The Central Laser Facility (CLF) at the STFC Rutherford Appleton Laboratory is one of the world’s leading laser facilities providing scientists from the UK and Europe with an unparalleled range of state-of-the-art laser technology.

The CLF’s wide ranging applications include experiments in physics, chemistry and biology, accelerating subatomic particles to high energies, probing chemical reactions on the shortest timescales and studying biogeochemical and biophysical process critical to life.

From advanced, compact, tuneable lasers which can pinpoint individual particles to high power laser installations that recreate the conditions inside stars, a vigorous development programme ensures the facilities maintain their international competitiveness.

The CLF provides a broad spectrum of laser facilities, from high intensity laser systems to ultra-fast sources and laser microscopy techniques. The CLF has 5 laser facilities: Vulcan; Astra Gemini; Artemis; Ultra; and Octopus.

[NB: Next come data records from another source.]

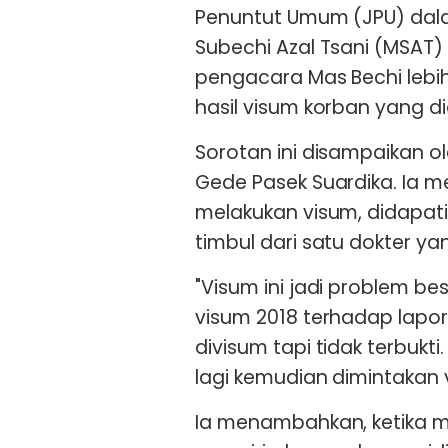
Penuntut Umum (JPU) dal
Subechi Azal Tsani (MSAT) a
pengacara Mas Bechi lebi
hasil visum korban yang
Sorotan ini disampaikan o
Gede Pasek Suardika. Ia 
melakukan visum, didapati
timbul dari satu dokter yan
"Visum ini jadi problem b
visum 2018 terhadap lapo
divisum tapi tidak terbuk
lagi kemudian dimintakan v
Ia menambahkan, ketika m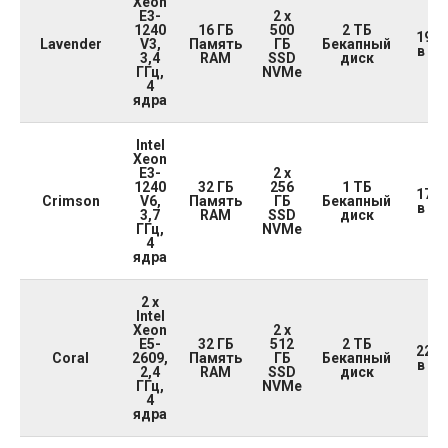
Xeon
E3-
2 x
1240
16 ГБ
500
2 ТБ
19 5
Lavender
V3,
Память
ГБ
Бекапный
в ме
3,4
RAM
SSD
диск
ГГц,
NVMe
4
ядра
Intel
Xeon
E3-
2 x
1240
32 ГБ
256
1 ТБ
17 5
Crimson
V6,
Память
ГБ
Бекапный
в ме
3,7
RAM
SSD
диск
ГГц,
NVMe
4
ядра
2 x
Intel
Xeon
2 x
E5-
32 ГБ
512
2 ТБ
22 0
Coral
2609,
Память
ГБ
Бекапный
в ме
2,4
RAM
SSD
диск
ГГц,
NVMe
4
ядра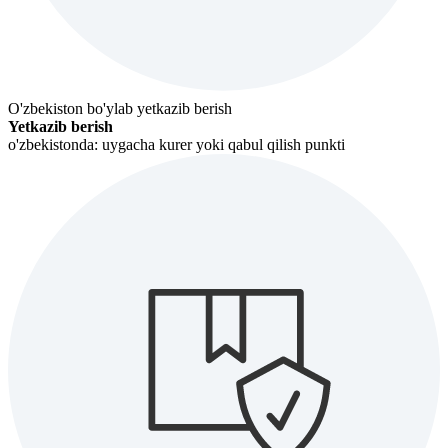
O'zbekiston bo'ylab yetkazib berish
Yetkazib berish
o'zbekistonda: uygacha kurer yoki qabul qilish punkti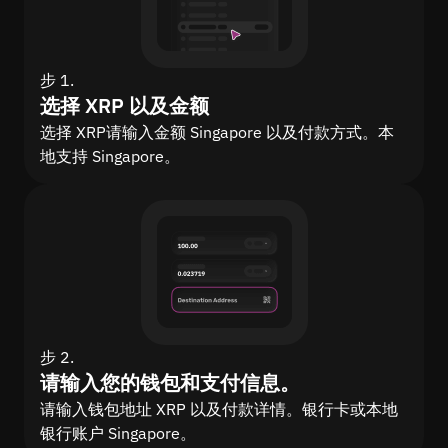
步 1.
选择 XRP 以及金额
选择 XRP请输入金额 Singapore 以及付款方式。本
地支持 Singapore。
步 2.
请输入您的钱包和支付信息。
请输入钱包地址 XRP 以及付款详情。银行卡或本地
银行账户 Singapore。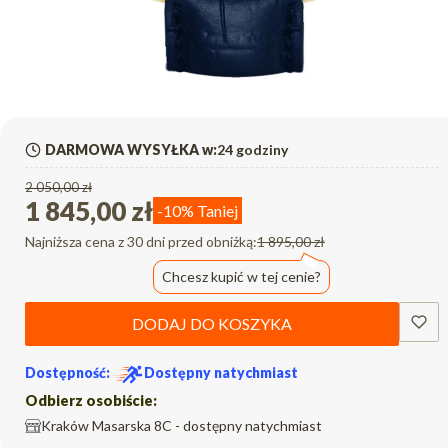
DARMOWA WYSYŁKA w:
24 godziny
2 050,00 zł
1 845,00 zł
-10%
Taniej
Najniższa cena z 30 dni przed obniżką:
1 895,00 zł
Chcesz kupić w tej cenie?
DODAJ DO KOSZYKA
Dostępność:
Dostępny natychmiast
Odbierz osobiście:
Kraków Masarska 8C - dostępny natychmiast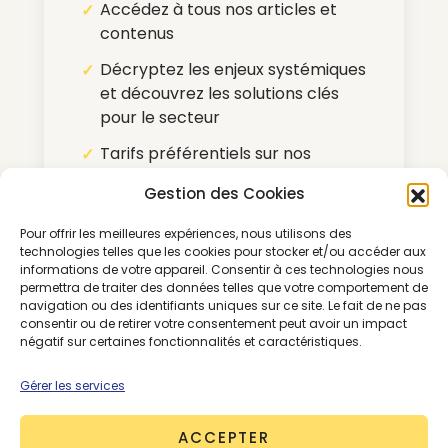
Accédez à tous nos articles et
contenus
Décryptez les enjeux systémiques
et découvrez les solutions clés
pour le secteur
Tarifs préférentiels sur nos
partenariats média
Gestion des Cookies
Pour nous contacter :
Pour offrir les meilleures expériences, nous utilisons des
morning@thegoodgoods.fr
technologies telles que les cookies pour stocker et/ou accéder aux
informations de votre appareil. Consentir à ces technologies nous
permettra de traiter des données telles que votre comportement de
navigation ou des identifiants uniques sur ce site. Le fait de ne pas
*Abonnement renouvelable par tacite
consentir ou de retirer votre consentement peut avoir un impact
reconduction
négatif sur certaines fonctionnalités et caractéristiques.
Gérer les services
ACCEPTER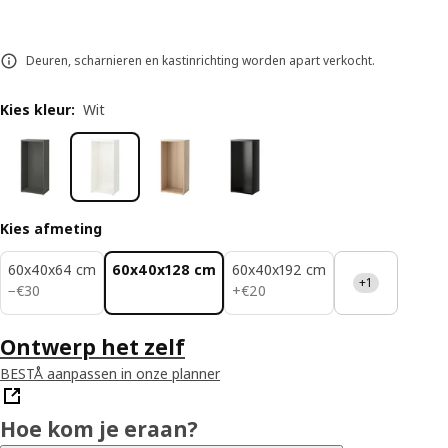
Deuren, scharnieren en kastinrichting worden apart verkocht.
Kies kleur
:
Wit
Kies afmeting
60x40x64 cm
60x40x128 cm
60x40x192 cm
+1
€ 30
€ 20
−
€
30
+
€
20
Ontwerp het zelf
BESTÅ aanpassen in onze planner
Hoe kom je eraan?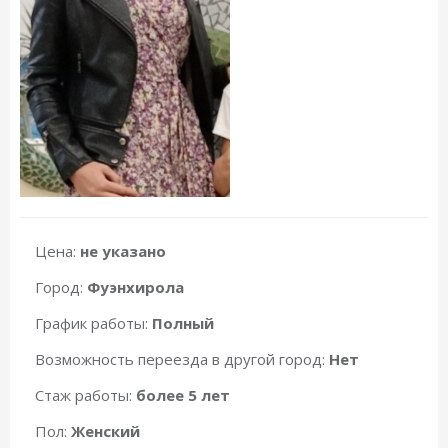
Цена:
не указано
Город:
Фуэнхирола
График работы:
Полный
Возможность переезда в другой город:
Нет
Стаж работы:
более 5 лет
Пол:
Женский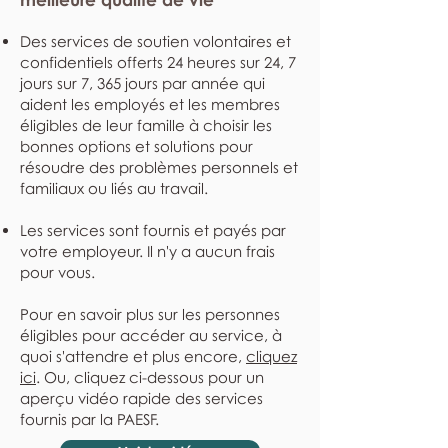
Des services de soutien volontaires et
confidentiels offerts 24 heures sur 24, 7
jours sur 7, 365 jours par année qui
aident les employés et les membres
éligibles de leur famille à choisir les
bonnes options et solutions pour
résoudre des problèmes personnels et
familiaux ou liés au travail.
Les services sont fournis et payés par
votre employeur. Il n'y a aucun frais
pour vous.
Pour en savoir plus sur les personnes
éligibles pour accéder au service, à
quoi s'attendre et plus encore,
cliquez
ici
. Ou, cliquez ci-dessous pour un
aperçu vidéo rapide des services
fournis par la PAESF.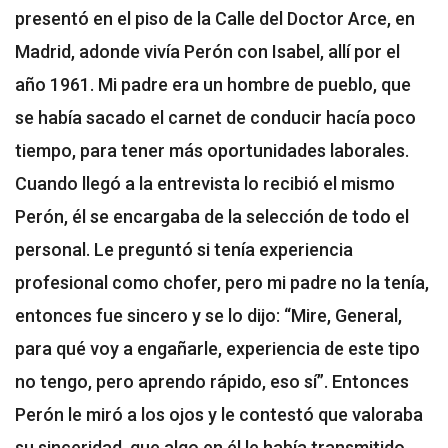
presentó en el piso de la Calle del Doctor Arce, en
Madrid, adonde vivía Perón con Isabel, allí por el
año 1961. Mi padre era un hombre de pueblo, que
se había sacado el carnet de conducir hacía poco
tiempo, para tener más oportunidades laborales.
Cuando llegó a la entrevista lo recibió el mismo
Perón, él se encargaba de la selección de todo el
personal. Le preguntó si tenía experiencia
profesional como chofer, pero mi padre no la tenía,
entonces fue sincero y se lo dijo: “Mire, General,
para qué voy a engañarle, experiencia de este tipo
no tengo, pero aprendo rápido, eso sí”. Entonces
Perón le miró a los ojos y le contestó que valoraba
su sinceridad, que algo en él le había transmitido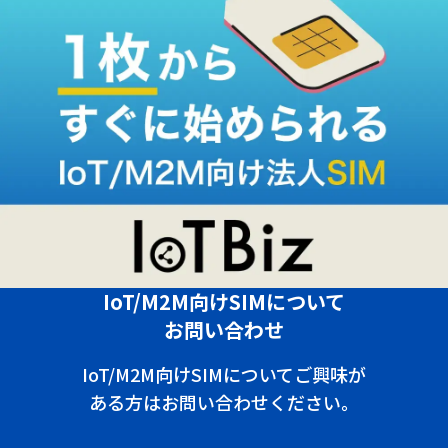
IoT/M2M向けSIMについて
お問い合わせ
IoT/M2M向けSIMについてご興味が
ある方はお問い合わせください。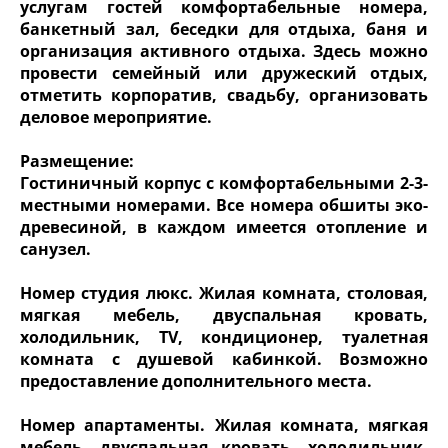
услугам гостей комфортабельные номера,
банкетный зал, беседки для отдыха, баня и
организация активного отдыха. Здесь можно
провести семейный или дружеский отдых,
отметить корпоратив, свадьбу, организовать
деловое мероприятие.
Размещение:
Гостиничный корпус с комфортабельными 2-3-
местными номерами. Все номера обшиты эко-
древесиной, в каждом имеется отопление и
санузел.
Номер студия люкс. Жилая комната, столовая,
мягкая мебель, двуспальная кровать,
холодильник, TV, кондиционер, туалетная
комната с душевой кабинкой. Возможно
предоставление дополнительного места.
Номер апартаменты. Жилая комната, мягкая
мебель, двуспальная кровать, холодильник,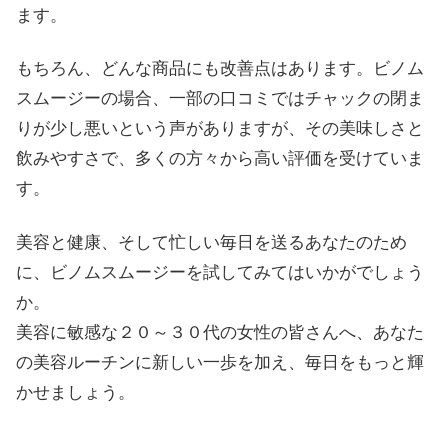
ます。
もちろん、どんな商品にも改善点はあります。ビノム
スムージーの場合、一部の口コミではチャックの閉ま
りが少し悪いという声がありますが、その美味しさと
飲みやすさで、多くの方々から高い評価を受けていま
す。
美容と健康、そして忙しい毎日を送るあなたのため
に、ビノムスムージーを試してみてはいかがでしょう
か。
美容に敏感な２０～３０代の女性の皆さんへ、あなた
の美容ルーチンに新しい一歩を加え、毎日をもっと輝
かせましょう。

Vulcan is a petawatt laser system, used for experiments researching fusion energy, electron and ion acceleration, laboratory astrophysics and plasma physics.

Astra Gemini is a high power, ultra-short pulse laser system. Experiments on Gemini produce bright, coherent x-ray sources, or energetic beams of electrons and protons. Artemis is the CLF's facility for ultrafast XUV science. Artemis couples few optical cycle and widely tuneable laser sources with coherent ultrafast XUV pulses from 10-100 nm. Experiments on Artemis investigate ultra-fast electron dynamics in condensed matter and gas-phase molecules. Ultra combines laser, detector and sample manipulation technology to probe molecular dynamics on the femtosecond to microsecond timescales.

The Octopus imaging cluster offers a range of imaging techniques including multidimensional single molecule microscopy, confocal microscopy and optical profilometry.